Lung cancer is the second most common cancer in both men and women (not counting skin cancer). About 14% of all new cancers are lung cancers. It is estimated that in 2017, approximately 222,500 Americans will be diagnosed with lung cancer, and almost 156,000 will die from this disease. Lung cancer is by far the leading cause of cancer death among both men and women; about 1 out of 4 cancer deaths are from lung cancer. Each year, more people die of lung cancer than of colon, breast, and prostate cancers combined. More than 430,000 people alive today have been diagnosed with lung cancer at some point.
The ease with which liquid biopsies can be obtained makes them highly useful in real-time monitoring of disease progression because, in many cases, tumors evolve and may need different treatments based on the genetic changes that occur within the tumor. With tests such as Liquid::Lung-cfDNATM, we are truly moving toward making cancer diagnosis and treatment monitoring more efficient and convenient to lung cancer patients.
Liquid::Lung-cfDNA™ enables analysis of frequently mutated single nucleotide variants and short insertions / deletions in 11 genes (over 150 hotspots) with clinical relevance to non-small cell lung cancer (NSCLC), with a limit of detection (LOD) as low as 0.05% or 1 mutant copy in a background of 2,000 wild-type copies.
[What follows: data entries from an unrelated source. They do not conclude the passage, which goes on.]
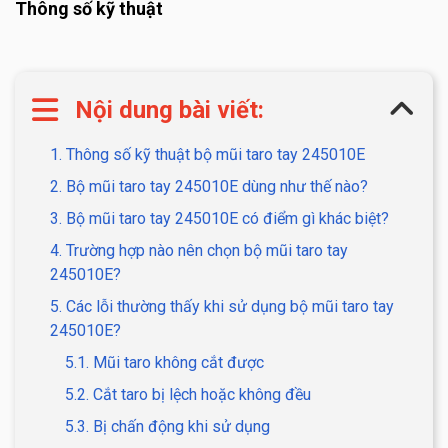
Thông số kỹ thuật
Nội dung bài viết:
1. Thông số kỹ thuật bộ mũi taro tay 245010E
2. Bộ mũi taro tay 245010E dùng như thế nào?
3. Bộ mũi taro tay 245010E có điểm gì khác biệt?
4. Trường hợp nào nên chọn bộ mũi taro tay
245010E?
5. Các lỗi thường thấy khi sử dụng bộ mũi taro tay
245010E?
5.1. Mũi taro không cắt được
5.2. Cắt taro bị lệch hoặc không đều
5.3. Bị chấn động khi sử dụng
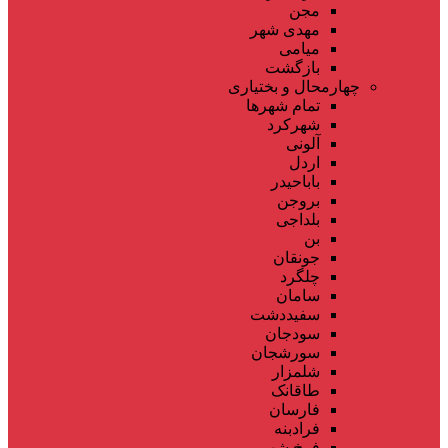
مجن
مهدی شهر
میامی
بازگشت
چهارمحال و بختیاری
تمام شهر‌ها
شهرکرد
آلونی
اردل
باباحیدر
بروجن
بلداجی
بن
جونقان
چلگرد
سامان
سفیددشت
سودجان
سورشجان
شلمزار
طاقانک
فارسان
فرادبنه
فرخ شهر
Liquid::Lung-cfDNA™ provides comprehensive coverage of the genes ALK, BRAF, EGFR, ERBB2, KRAS, MAP2K1, MET, NRAS, PIK3CA, ROS1, and TP53. The assay offers high sensitivity and specificity, enabling extremely low levels of detection. With an efficient workflow and fast turn-around-time (TAT), analysis requires cfDNA obtained from a single tube of blood. The carefully formulated design of the assay also provides significant cost advantages to competing tests. Additionally, Liquid::Lung-cfDNA™ is compatible with formalin-fixed paraffin-embedded (FFPE) samples for concordance studies evaluating somatic mutations from tumors.
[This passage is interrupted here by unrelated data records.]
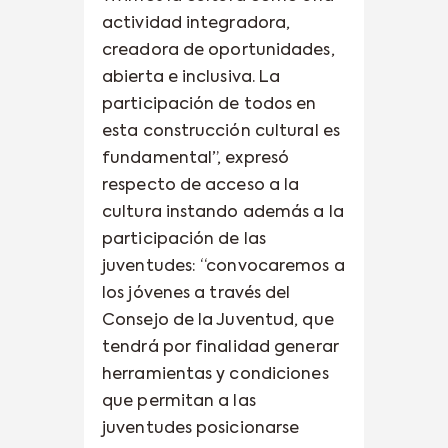
actividad integradora,
creadora de oportunidades,
abierta e inclusiva. La
participación de todos en
esta construcción cultural es
fundamental”, expresó
respecto de acceso a la
cultura instando además a la
participación de las
juventudes: “convocaremos a
los jóvenes a través del
Consejo de la Juventud, que
tendrá por finalidad generar
herramientas y condiciones
que permitan a las
juventudes posicionarse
Drop me an email to learn more about integrating Liquid::Lung-cfDNA™ into your clinical trial biomarker strategy or to schedule a conversation to learn more about the assay performance! I’d be happy to schedule time to help evaluate and discuss how this panel and others on the CGI’s Lung Complete™ suite of lung cancer tests could be used to meet your clinical trial and drug development needs.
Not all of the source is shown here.